SACRAMENTO, Calif. (AP) — Both of California's Democratic U.S. senators voted Thursday against a stopgap spending measure to keep the federal government open because it didn't include protections for young immigrants brought to the country illegally as children.

It was a long-held stance for Sen. Kamala Harris, but one that Sen. Dianne Feinstein announced just hours before the vote, after weeks of pressure from immigrant groups and her 2018 U.S. Senate rival.

State Senate leader Kevin de Leon, who is running against her, had held a news conference calling her "AWOL" on the matter.

President Donald Trump earlier this year halted a program protecting about 800,000 young immigrants from deportation, and Congress has until March to take action to renew it or pass a different bill. Roughly 200,000 participants in the Deferred Action for Childhood Arrivals program live in California.

"I've talked with them, I've met them, I understand their plight and it breaks my heart," Feinstein said in a statement announcing her opposition to the spending bill. "To allow these young people to suffer is tragic."

Feinstein is also resisting the spending measure because it lacks funding for a children's health insurance program that serves roughly 9 million low-income kids.

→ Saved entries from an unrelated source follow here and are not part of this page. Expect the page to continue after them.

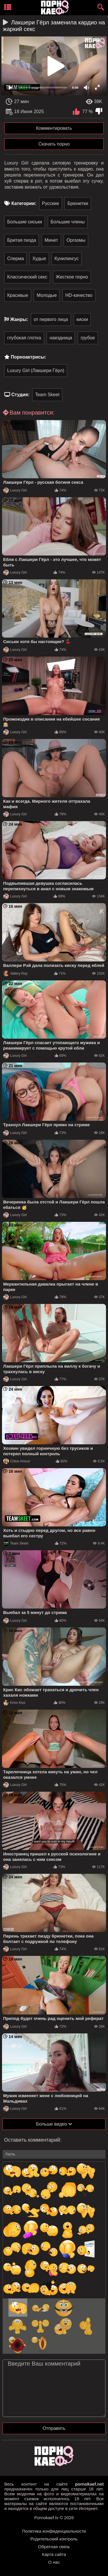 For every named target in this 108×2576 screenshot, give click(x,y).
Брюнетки (77, 203)
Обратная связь (54, 2546)
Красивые (17, 295)
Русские (50, 203)
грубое (88, 337)
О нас (54, 2562)
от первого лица (51, 319)
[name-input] (54, 2154)
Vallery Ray (15, 973)
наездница (61, 337)
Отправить (54, 2428)
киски (82, 319)
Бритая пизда (21, 240)
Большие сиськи (24, 221)
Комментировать (54, 128)
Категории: (23, 203)
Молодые (47, 295)
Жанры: (19, 319)
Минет (51, 240)
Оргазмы (76, 240)
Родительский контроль (54, 2538)
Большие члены (68, 221)
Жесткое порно (72, 276)
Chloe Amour (16, 1461)
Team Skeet (47, 394)
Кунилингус (66, 258)
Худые (39, 258)
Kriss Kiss (14, 1703)
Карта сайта (54, 2554)
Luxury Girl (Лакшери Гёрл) (35, 370)
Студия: (20, 394)
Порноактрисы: (28, 357)
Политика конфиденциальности (54, 2531)
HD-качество (78, 295)
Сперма (15, 258)
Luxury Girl (15, 490)
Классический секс (27, 276)
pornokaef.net (89, 2484)
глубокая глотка (24, 337) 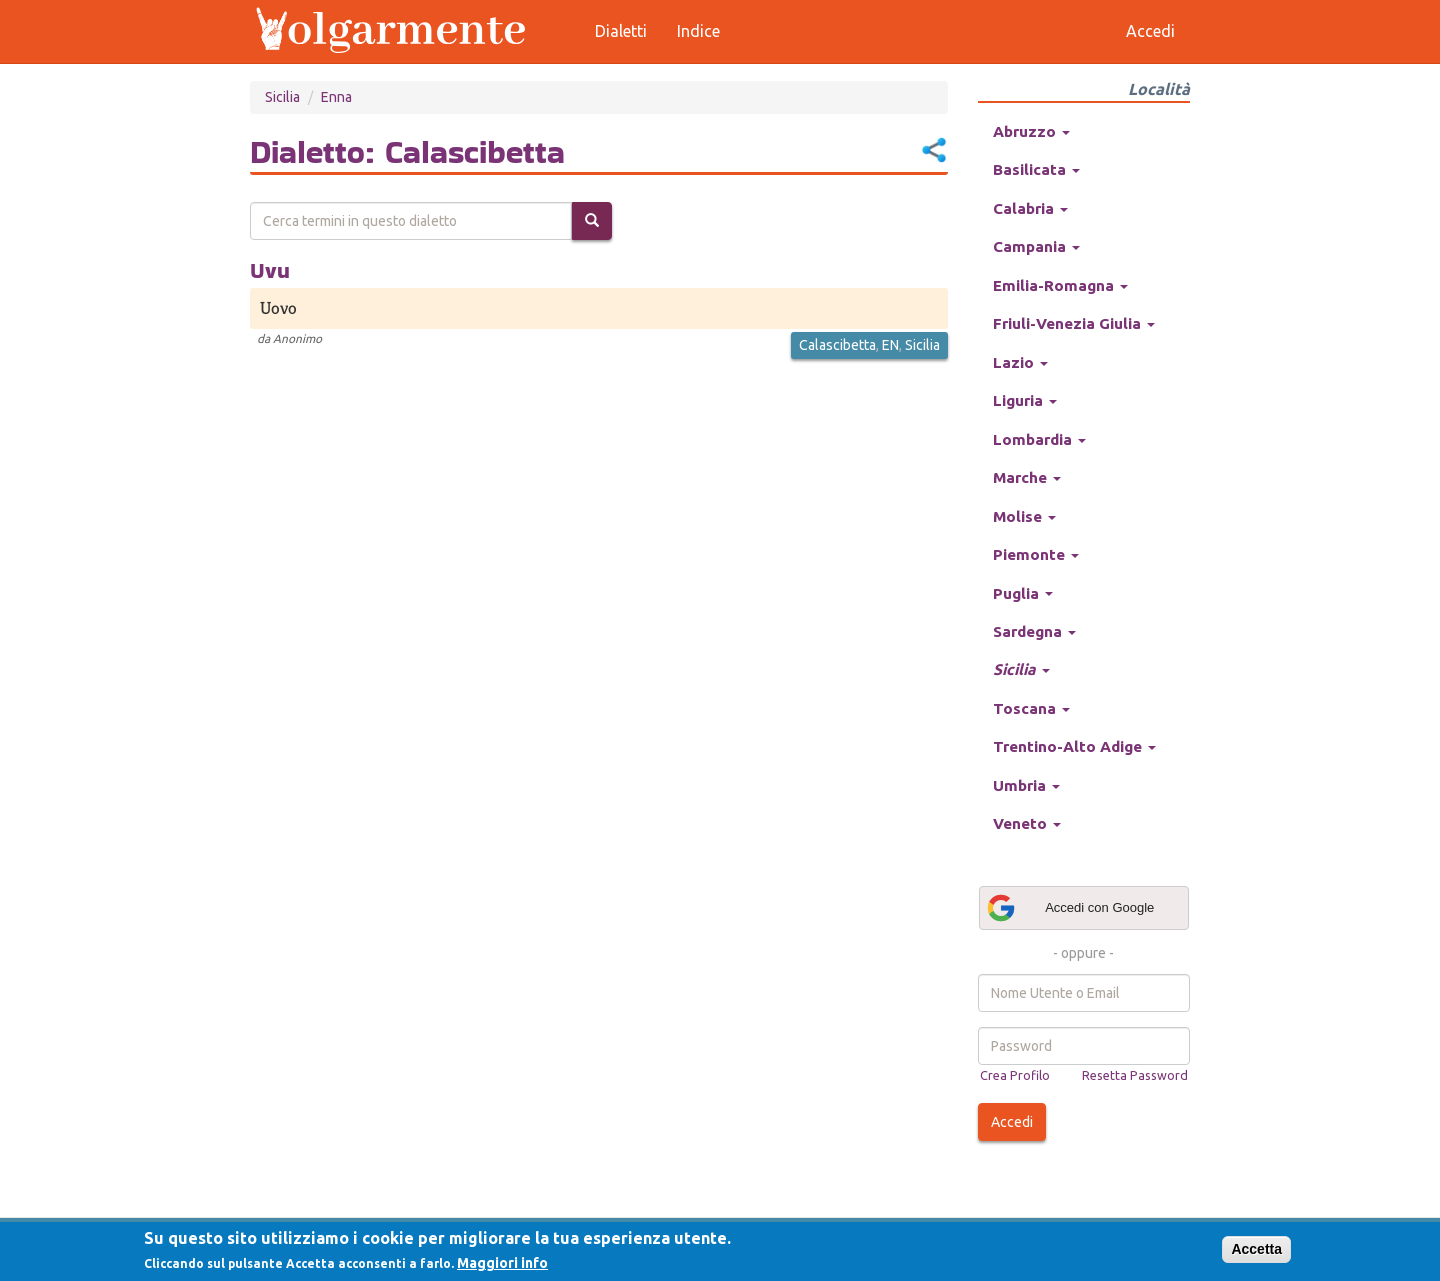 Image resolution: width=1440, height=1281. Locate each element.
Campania (1036, 246)
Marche (1027, 477)
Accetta (1256, 1249)
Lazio (1020, 362)
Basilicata (1036, 169)
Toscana (1031, 708)
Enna (336, 97)
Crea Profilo (1015, 1075)
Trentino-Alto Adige (1074, 746)
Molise (1024, 516)
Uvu (270, 270)
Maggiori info (502, 1263)
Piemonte (1036, 554)
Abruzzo (1031, 131)
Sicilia (282, 97)
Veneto (1027, 823)
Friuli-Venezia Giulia (1074, 323)
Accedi (1012, 1122)
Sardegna (1034, 631)
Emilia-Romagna (1060, 285)
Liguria (1025, 400)
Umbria (1026, 785)
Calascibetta (837, 345)
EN (890, 345)
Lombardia (1039, 439)
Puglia (1023, 593)
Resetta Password (1135, 1075)
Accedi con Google (1070, 908)
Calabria (1030, 208)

Congress passed the spending bill Thursday, just before a Friday deadline to avert a government shutdown. The Senate voted 66-32, with most Democrats opposing it. The votes by Feinstein and Harris will keep a spotlight on calls to pass the Dream Act and children's health insurance funding early next year.

"We're starting to see the benefits of our community coming together and putting that pressure on our representatives here in California," said Jorge Herrera of the "Our Dream" campaign, one of several groups that organized protests outside congressional offices.

De Leon, of Los Angeles, has seized on the issue to criticize Feinstein in his bid to unseat her. Feinstein has been in office since 1992.

He doubled down Thursday on his criticism of Feinstein, pointing to two young immigrant activists who were arrested outside one of her California offices this week.

"It's unconscionable that it took arresting Dreamer advocates to finally stand with them and against the Trump Admin," de Leon tweeted.

Luis Serrano-Taha, a spokesman for the California Immigrant Youth Justice Alliance, said while both Feinstein and de Leon are saying the right things, his group is looking toward what they do going forward.

"We hope that he's also being honest and not just using this for elections," Serrano-Taha said of de Leon, after calling Feinstein "very absent" on the issue.